Cho, se balançant doucement sur le canapé de son petit salon, ferma les yeux, en proie à tous les souvenirs qui l'assaillaient. Le jour où Luna et Juliet étaient arrivées en cours main dans la main, sidérant tout le monde. Tous, dans leur petit cercle d'amis refermé, détestaient Juliet. Une vraie pétasse. Pas du genre à mettre trois tonnes de maquillage, à parler avec des manières grandiloquentes, à draguer tous les mecs. Plutôt le style rock, gueularde, hipster, dont le plus grand rêve était de partir en caravane avec une bande d'amis sans se soucier d'où ils allaient. Des rêves plein la tête et une indifférence à propos de tout qui était exaspérante. Ils aimaient la critiquer, jusqu'à ce que Luna les foute sur le cul en leur annonçant qu'elles étaient ensemble.
Elle se souvenait aussi du jour où Ron avait fait une surprise à Hermione pour son anniversaire. Il lui avait annoncé qu'il avait réussi à se procurer deux places pour aller voir The Pretty Reckless en concert. Elle avait été folle de joie. Hystérique, même.
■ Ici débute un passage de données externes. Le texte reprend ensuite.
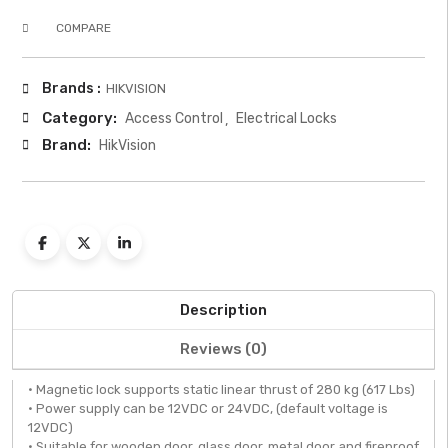
COMPARE
Brands :
HIKVISION
Category:
Access Control
Electrical Locks
Brand:
HikVision
Description
Reviews (0)
• Magnetic lock supports static linear thrust of 280 kg (617 Lbs)
• Power supply can be 12VDC or 24VDC, (default voltage is
12VDC)
• Suitable for wooden door, glass door, metal door and fireproof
Le jour où elle avait volé une paire de chaussures qui coûtait la peau du cul, dans un magasin pompeux. Elle était en compagnie de Pansy, ce jour-là. Elle eut un rire discret en se souvenant du marathon qu'elles avaient couru pour échapper aux propriétaires du magasin, fous de rage. Le fait qu'elles n'aient pas fini au commissariat relevait du miracle.
Demain, ils se retrouveraient pour leur septième année à Queendje. L'école n'avait pas une réputation spectaculaire mais ils s'y étaient attachés. Winchelsea aussi, c'était une ville qui comptait beaucoup pour eux tous. L'année prochaine, cependant, leurs chemins allaient inévitablement se séparer. Hermione avait de grandes ambitions, elle visait Oxford. Juliet, elle, n'avait pas d'idée précise mais elle voulait absolument voyager dans des endroits canons - Londres, par exemple. Les autres ne savaient pas. Mais ils ne resteraient pas terrés à Winchelsea, pas alors qu'il n'y avait qu'une fac mal réputée.
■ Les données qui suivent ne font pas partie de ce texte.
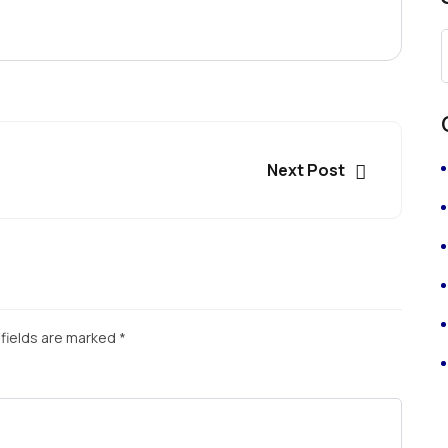
Next Post
fields are marked
*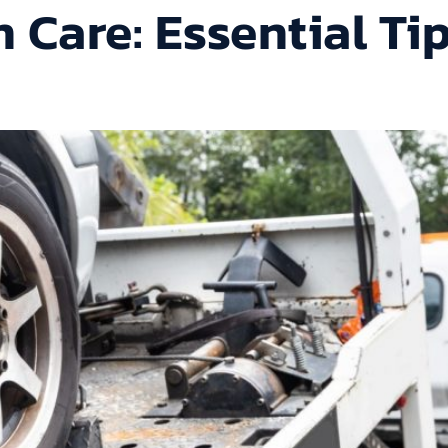
 Care: Essential Ti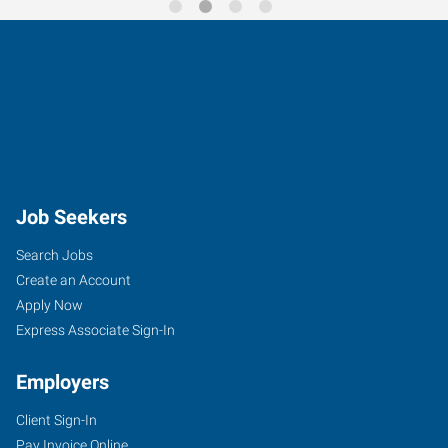
Job Seekers
Search Jobs
Create an Account
Apply Now
Express Associate Sign-In
Employers
Client Sign-In
Pay Invoice Online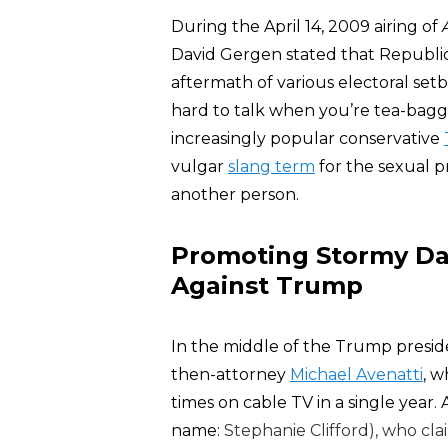
During the April 14, 2009 airing of
David Gergen stated that Republica
aftermath of various electoral setb
hard to talk when you’re tea-bag
increasingly popular conservative
vulgar
slang term
for the sexual pr
another person.
Promoting Stormy Dan
Against Trump
In the middle of the Trump preside
then-attorney
Michael Avenatti
, 
times on cable TV in a single year.
name:
Stephanie Clifford), who cla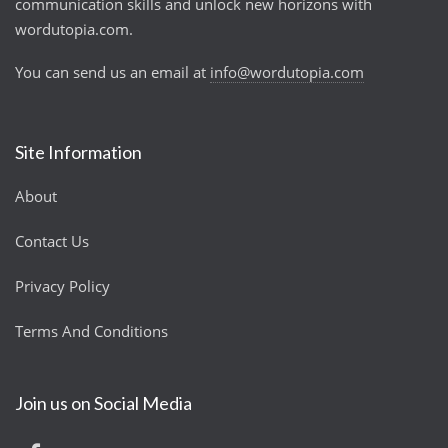
communication skills and unlock new horizons with
wordutopia.com.
You can send us an email at
info@wordutopia.com
Site Information
About
Contact Us
Privacy Policy
Terms And Conditions
Join us on Social Media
Plongée dans ses pensées, Cho n'entendit pas le bruit que produisit son petit-ami en descendant les marches.
- Il est bientôt vingt-trois heures. Tu comptes dormir sur le canapé ou faire nuit blanche ?
Elle ouvrit les yeux et, lointaine, répondit.
- Je dors ici.
Harry ne s'en offensa même pas et retourna se coucher. Il avait d'autres choses en tête. Demain, sa dernière année scolaire à Queendje débutait. Il n'en savait rien, mais cette année-là, celle de ses dix-huit ans, serait la plus belle de sa vie.
{1} La nationalité de Cho n'est pas directement mentionnée dans les livres. Son prénom est soit chinois, japonais, coréen ou philippin. J'ai choisi au hasard.